Publié le 08 mar 2017Lecture 8 min

L’évolution du comportement des fumeurs au cours des dernières années

F. BECK*,**, R. ANDLER***, A. LERMENIER-JEANNET*, R. GUIGNARD***,* Observatoire français des drogues et des toxicomanies, Saint-Denis ** Sorbonne Universités, UPMC, INSERM, IPLESP UMRS 1136, Paris, ***Inpes, Paris

Depuis la loi Veil du 9 juillet 1976, et plus encore depuis la loi Evin du 10 janvier 1991, de nombreuses mesures législatives et réglementaires ont été mises en place pour lutter contre le tabagisme en France. Dans le cadre du troisième Plan cancer, l’objectif fixé était de réduire de 10 % la prévalence du tabagisme quotidien chez les adultes entre 2014 et 2019. Une telle évolution apparaît possible au regard de ce qui a pu être observé dans d’autres pays, notamment au Royaume-Uni(1).
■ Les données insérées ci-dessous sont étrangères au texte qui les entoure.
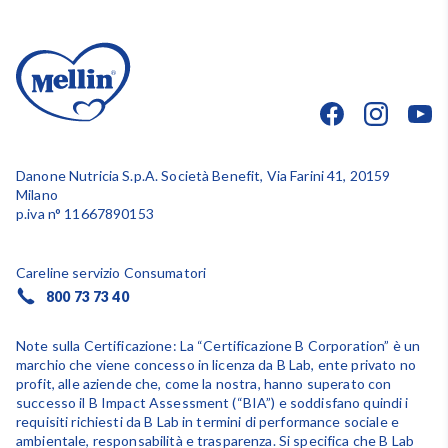
Danone Nutricia S.p.A. Società Benefit, Via Farini 41, 20159
Milano
p.iva n° 11667890153
Careline servizio Consumatori
800 73 73 40
Note sulla Certificazione: La “Certificazione B Corporation” è un
marchio che viene concesso in licenza da B Lab, ente privato no
profit, alle aziende che, come la nostra, hanno superato con
successo il B Impact Assessment (“BIA”) e soddisfano quindi i
requisiti richiesti da B Lab in termini di performance sociale e
ambientale, responsabilità e trasparenza. Si specifica che B Lab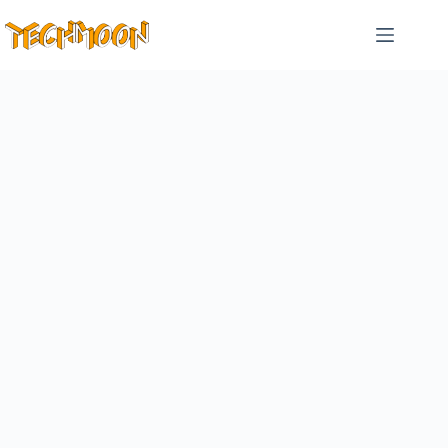
跳
至
主
要
內
容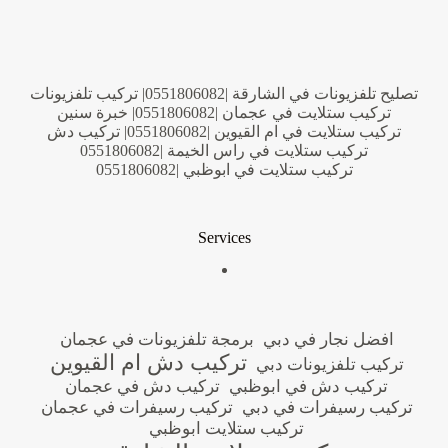
تصليح تلفزيونات في الشارقة |0551806082| تركيب تلفزيونات
تركيب ستلايت في عجمان |0551806082| خبرة سنين
تركيب ستلايت في ام القيوين |0551806082| تركيب دش
تركيب ستلايت في راس الخيمة |0551806082
تركيب ستلايت في ابوظبي |0551806082
Services
افضل نجار في دبي
برمجة تلفزيونات في عجمان
تركيب دش ام القيوين
تركيب تلفزيونات دبي
تركيب دش في ابوظبي
تركيب دش في عجمان
تركيب رسيفرات في دبي
تركيب رسيفرات في عجمان
تركيب ستلايت ابوظبي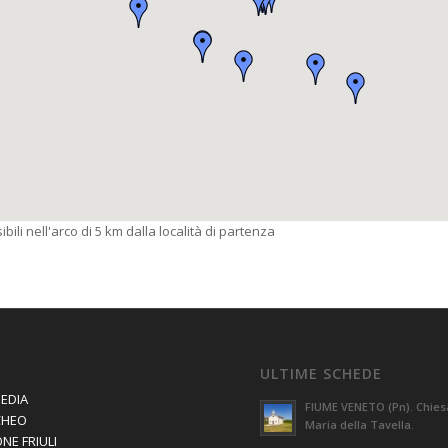
bili nell'arco di 5 km dalla località di partenza
ULTIME SCHEDE
EDIA
FIUME VENETO (Pn). Chies
CHEO
Maria della Tavella.
NE FRIULI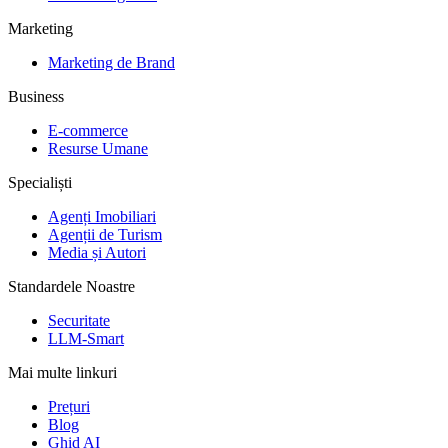
Marketing
Marketing de Brand
Business
E-commerce
Resurse Umane
Specialiști
Agenți Imobiliari
Agenții de Turism
Media și Autori
Standardele Noastre
Securitate
LLM-Smart
Mai multe linkuri
Prețuri
Blog
Ghid AI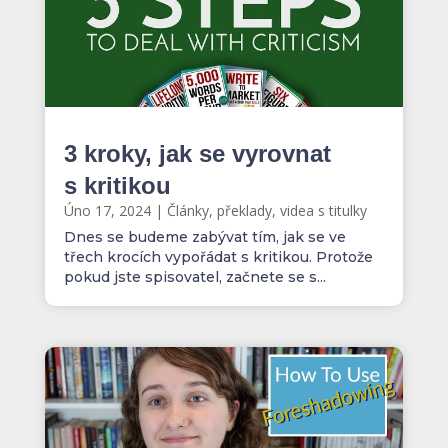
3 kroky, jak se vyrovnat
s kritikou
Úno 17, 2024
|
Články, překlady, videa s titulky
Dnes se budeme zabývat tím, jak se ve
třech krocích vypořádat s kritikou. Protože
pokud jste spisovatel, začnete se s...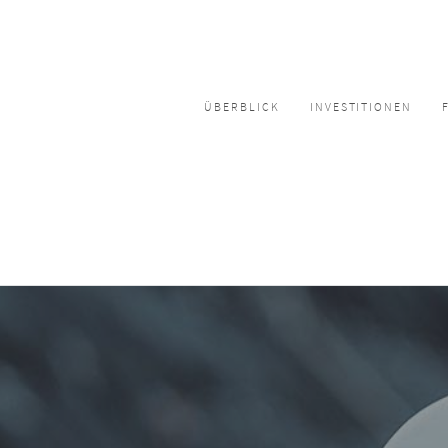
ÜBERBLICK
INVESTITIONEN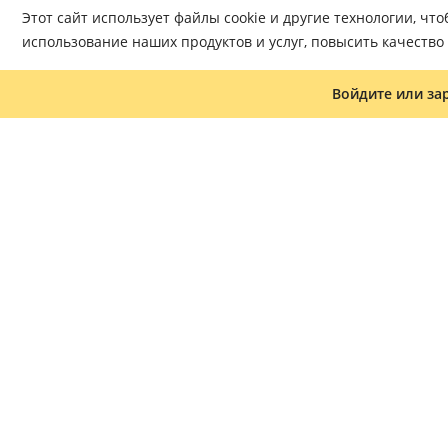
Этот сайт использует файлы cookie и другие технологии, ч
использование наших продуктов и услуг, повысить качеств
Войдите или за
Журнал «Что читать»
Часто задаваемые вопросы
Доставка
Оплата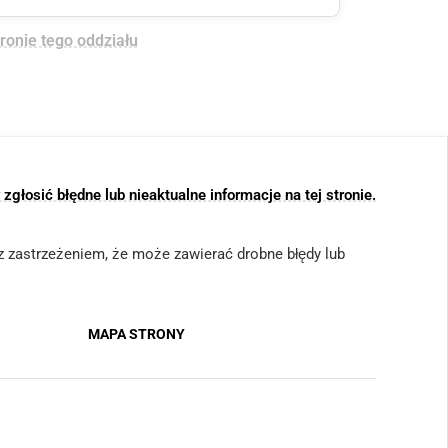
tronie tego oddziału
głosić błędne lub nieaktualne informacje na tej stronie.
 (z zastrzeżeniem, że może zawierać drobne błędy lub
MAPA STRONY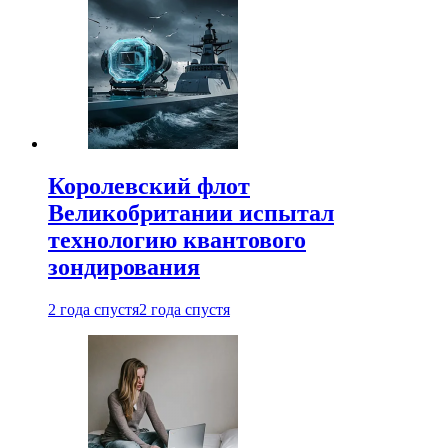
Королевский флот
Великобритании испытал
технологию квантового
зондирования
2 года спустя
2 года спустя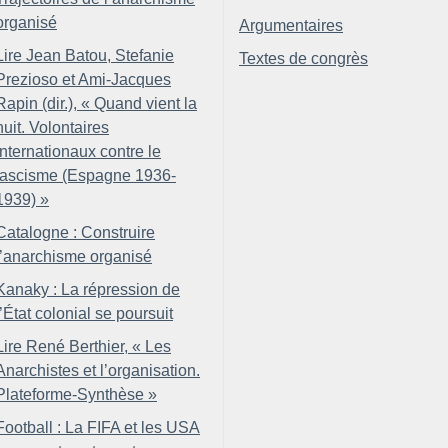
organisé
Argumentaires
Lire Jean Batou, Stefanie
Textes de congrès
Prezioso et Ami-Jacques
Rapin (dir.), «
Quand vient la
nuit. Volontaires
internationaux contre le
fascisme (Espagne 1936-
1939)
»
Catalogne : Construire
l’anarchisme organisé
Kanaky : La répression de
l’État colonial se poursuit
Lire René Berthier, «
Les
Anarchistes et l’organisation.
Plateforme-Synthèse
»
Football : La FIFA et les USA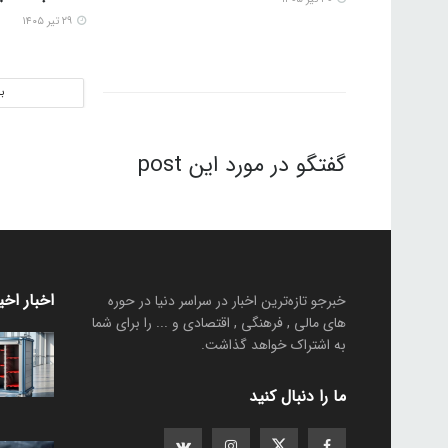
۲۹ تیر ۱۴۰۵
ب
گفتگو در مورد این post
اخبار اخی
خبرجو تازه‌ترین اخبار در سراسر دنیا در حوره
های مالی , فرهنگی , اقتصادی و ... را برای شما
به اشتراک خواهد گذاشت.
ما را دنبال کنید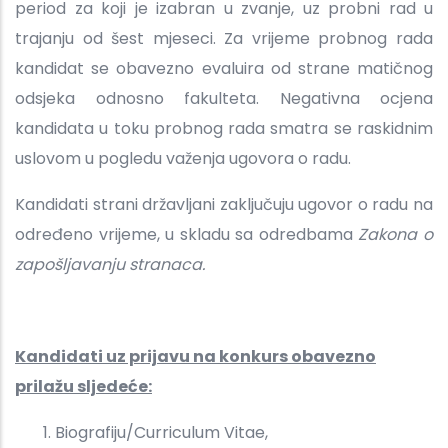
period za koji je izabran u zvanje, uz probni rad u
trajanju od šest mjeseci. Za vrijeme probnog rada
kandidat se obavezno evaluira od strane matičnog
odsjeka odnosno fakulteta. Negativna ocjena
kandidata u toku probnog rada smatra se raskidnim
uslovom u pogledu važenja ugovora o radu.
Kandidati strani državljani zaključuju ugovor o radu na
određeno vrijeme, u skladu sa odredbama
Zakona o
zapošljavanju stranaca.
Kandidati uz prijavu na konkurs obavezno
prilažu sljedeće:
Biografiju/Curriculum Vitae,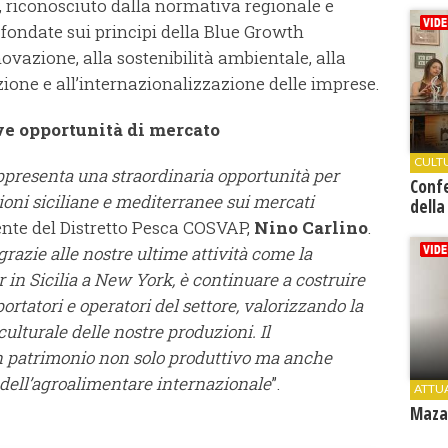
to, riconosciuto dalla normativa regionale e
 fondate sui principi della Blue Growth
novazione, alla sostenibilità ambientale, alla
ione e all’internazionalizzazione delle imprese.
e opportunità di mercato
CULT
ppresenta una straordinaria opportunità per
Conf
ioni siciliane e mediterranee sui mercati
della
dente del Distretto Pesca COSVAP,
Nino Carlino
.
 grazie alle nostre ultime attività come la
 in Sicilia a New York, è continuare a costruire
rtatori e operatori del settore, valorizzando la
à culturale delle nostre produzioni. Il
 patrimonio non solo produttivo ma anche
o dell’agroalimentare internazionale
”.
ATTU
Mazar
Un Programme national de réduction du tabagisme (PNRT) a donc été lancé en France en septembre 2014 par la ministre de la Santé, se donnant notamment pour ambition de faire que « les enfants qui naissent aujourd’hui soient la première génération de non-fumeurs ». Le suivi de l’évolution de la prévalence tabagique apparaît ainsi comme un élément central de l’évaluation des politiques publiques de lutte contre le tabagisme, que ce soit en population adulte ou en population adolescente.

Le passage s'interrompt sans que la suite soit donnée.